Unfortunately, no. I even had a clean backup of the rc.sysinit.author file that I copied over. Rebooted and I still can't access via the web browser. Everything else is working fine, including Tytool.

Any other suggestions?

Thanks for the reply.


----------



## DougF (Mar 18, 2003)

At this point, I'd try re-instaling TWP.


----------



## gamo62 (Oct 12, 2002)

I too am having no luck in accesing TWP from my browser. I can Telnet and FTP into it fine. I have the Tivoweb.cfg file port set to 8000. When I look at the log, it says accepting connections. My router has port 8000 forwarded and I have no idea where to go next. Any and all help apprecited.
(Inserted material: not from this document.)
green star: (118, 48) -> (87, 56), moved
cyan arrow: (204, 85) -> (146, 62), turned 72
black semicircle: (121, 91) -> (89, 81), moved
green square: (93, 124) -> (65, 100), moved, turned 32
I am able to use TyTools fine as well. I have hit a brick wall. Thanks in advance.

G.W.


----------



## SteelersFan (Sep 7, 2004)

Is there anything else that doesn't work? I have Zippered DTivos and on one of them /var got wiped and took TWP and NCID with it. I too still had telnet, MRV, etc. All I had to do was re-Zipper and all is fine again. I would take DougF's advice and reinstall but make sure to install somewhere besides /var.


----------



## gamo62 (Oct 12, 2002)

Everything else works fine. I am using TyTools to pull off video and delete programs. It says that the TWP is actually accepting connections. I have reinstalled TWP and changed the port to 8000. I made sure to fwd that port and set it up that way in the tivoweb.cfg file. I am at my witts end. Thanks.

G.W.


----------